Charlie hashes the raw transaction to get the raw_tx_id and starts a raw_tx_mempool entry under his node id property. Charlie also adds Alice's raw_tx_id to the validation_tasks_mempool. Charlie gossips to 3 leaders who continue to gossip the transaction to other leaders. At this point, UTXO's used in the transaction are put on the locked_utxo_mempool to prevent double-spend attacks.
raw_tx_mempool = { charlie_id: { raw_tx_id: { tx_data, validation_timestamps: [], validation_tasks: [], tx_timestamp: 1751728707356 } } }
The other leaders send Charlie validation tasks for Alice to complete. Charlie approves validation tasks to send to Alice sorting by the tx_timestamp on other raw transactions. The number of tasks is proportionate to total tasks in validation_tasks_mempool divided by validators available. The first task type is validating Alice's signature and spending power, the timestamps from which go into the validation_timestamps array.

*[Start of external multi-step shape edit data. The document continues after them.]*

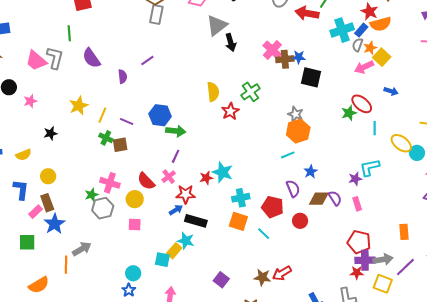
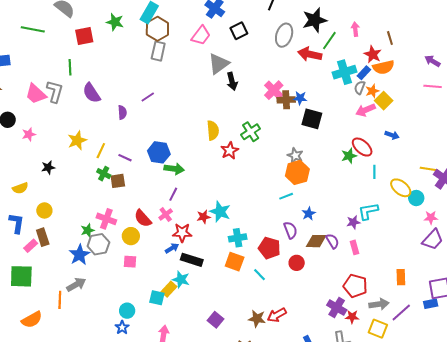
blue star: (55, 224) -> (79, 255), moved
green square: (27, 242) -> (21, 276), size x1.4
purple cross: (365, 260) -> (337, 307), moved, turned 30

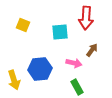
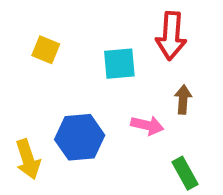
brown arrow: (92, 50) -> (183, 99), turned -32
green rectangle: (77, 87) -> (185, 173), moved

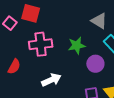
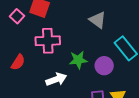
gray triangle: (99, 21) -> (98, 20), moved
green star: (77, 45) -> (78, 60), moved

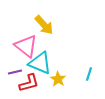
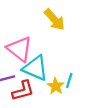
yellow arrow: (44, 25) -> (55, 20), moved
cyan line: (89, 74) -> (69, 81), moved

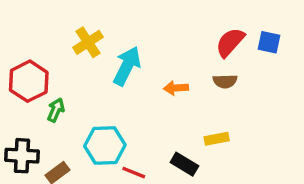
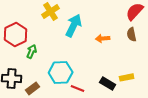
brown semicircle: (225, 81) -> (132, 34), turned 80
yellow rectangle: (217, 139) -> (127, 77), moved

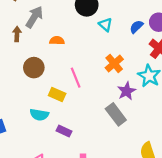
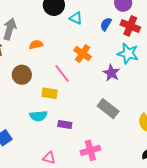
blue semicircle: (136, 27) -> (106, 24), moved
orange cross: (114, 64) -> (83, 54), moved
gray rectangle: (116, 114) -> (108, 109), moved

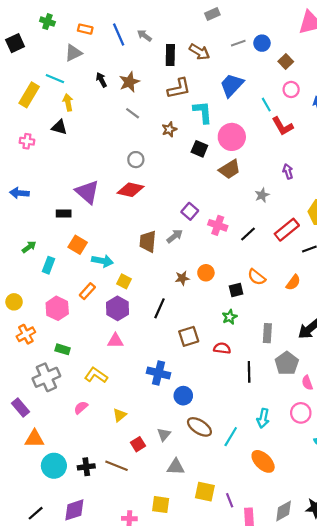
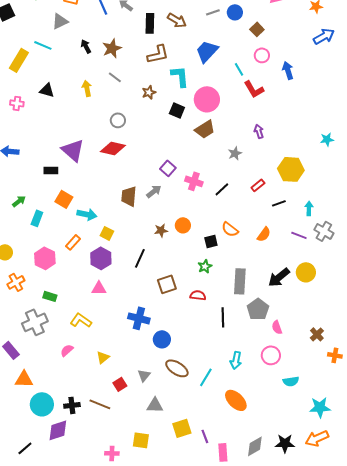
yellow arrow: (68, 102) -> (87, 88), moved
red rectangle: (287, 230) -> (258, 185), size x0.6
gray rectangle: (267, 333) -> (240, 281), size x1.4
yellow square: (205, 492) -> (182, 428), turned -30
purple diamond: (74, 510) -> (58, 430), moved

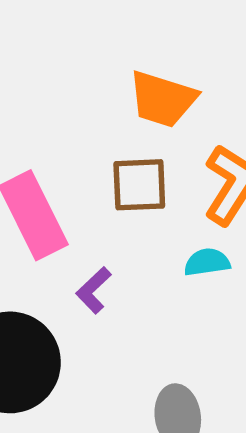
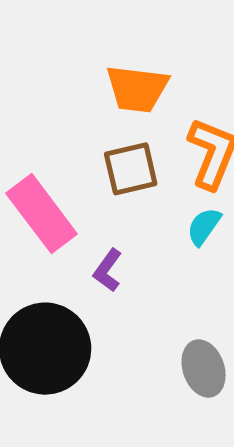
cyan semicircle: (207, 262) -> (204, 226), turned -36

validation_tasks = [ leader2_id: [ {task: task_id1, complete: false}, {task_id2, complete: false} ], leader8_id: [ {task: task_id1, complete: false}, {task: task_id2, , complete: false} ] ]
Alice completes the assigned validation tasks and if valid, Alice reports the timestamp to the leaders with her signature on each completed task. Leader 2 and leader 8 in the above example report the completed timestamps and task_id to Charlie. Charlie marks validation tasks complete as true and removes Alice's raw_tx_id from the validation_tasks_mempool.

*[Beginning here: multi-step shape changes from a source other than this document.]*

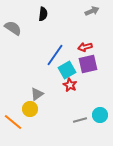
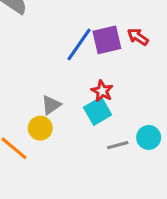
red arrow: (85, 47) -> (138, 37), moved, turned 48
purple square: (88, 64) -> (107, 40), moved
cyan square: (67, 70) -> (98, 111), moved

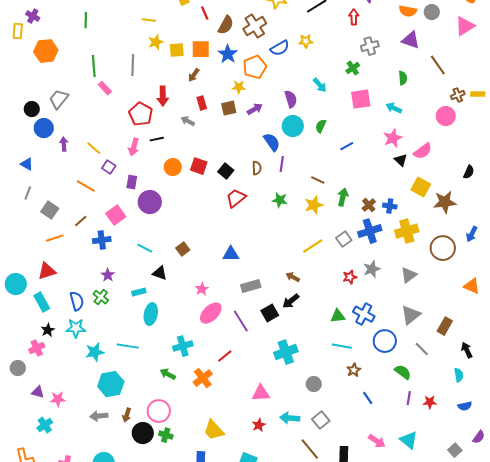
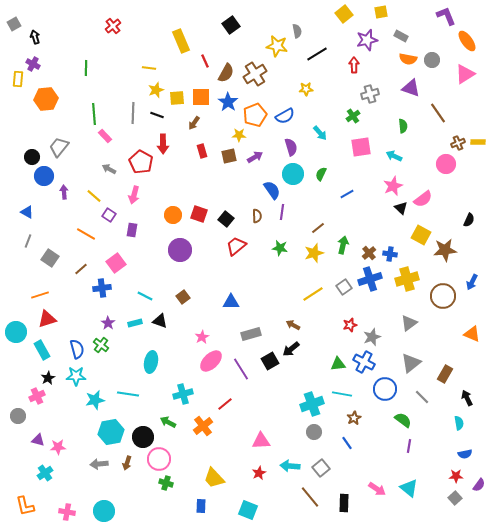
blue semicircle: (280, 48) -> (285, 116), moved
gray arrow: (188, 121) -> (109, 169), moved
black line: (157, 139) -> (157, 115), moved, turned 32
brown line: (318, 180) -> (318, 228), turned -64
purple circle: (150, 202) -> (180, 250), moved
orange line: (55, 238) -> (40, 295), moved
gray star: (372, 269) -> (372, 337), moved
cyan rectangle: (139, 292) -> (135, 323), moved
cyan cross: (286, 352) -> (312, 404), moved
blue line: (368, 398) -> (347, 443), moved
red star: (430, 402) -> (456, 476), moved
black circle: (143, 433) -> (143, 437), moved

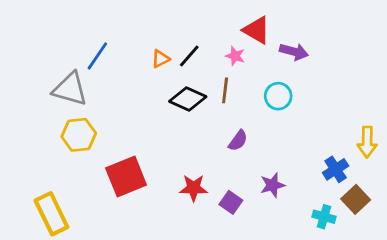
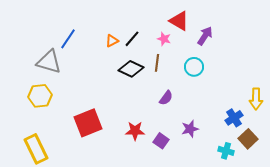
purple arrow: (294, 52) -> (205, 36), turned -72
yellow hexagon: (79, 135) -> (40, 96), moved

When tasks are complete and Alice's transaction's raw_tx_mempool entry has the required number of validating timestamps (set by network configuration), Charlie removes the transaction from raw_tx_mempool, averages the validation_timestamps, signs it, and puts it in processing_tx_mempool. Another task type is put in the validation_task_mempool to send to validators -- check Charlie's math from averaging timestamps and hash the {timestamp: tx_data} value to get Alice's tx_id.
The validator who gets Alice's tx_id in Step 5 broadcasts the transaction to 3 random leaders to put in their processing_tx_mempool, add/check that finality validation tasks for their chain of choice. and then those leaders remove the entry in their raw_tx_mempool and associated validation_tasks_mempool entries. Leaders gossip the transaction to all other leaders.
processing_tx_mempool: { tx_id: { // timestamp used is the average generated in step 5 1751730407001: tx_data, sig: charlie_signature leader: charlie_id } }
The final validation task type depends on the chain. At this point Alice is provided with a new UTXO with her change and stake return. Bob's new UTXO is awaiting final validation. For our example, we will use the XMBL's Cubic DLT protocol's requirement to calculate the digital root of the tx_id and put into a tx_mempool for further inclusion in the protocol's cubic geometry.
In the case of a invalidation at any step, all entries into mempools are removed and sent to all leaders who gossip to nodes.
For the example implementation, we'll be using javascript in the browser and Rust on the backend. We will demonstrate the use via a simulator on the backend and show how the chrome extension interacts with growing conditions under mempool stress with real-time conditions. This is the consensus layer for the upcoming XMBL testnet estimated in November.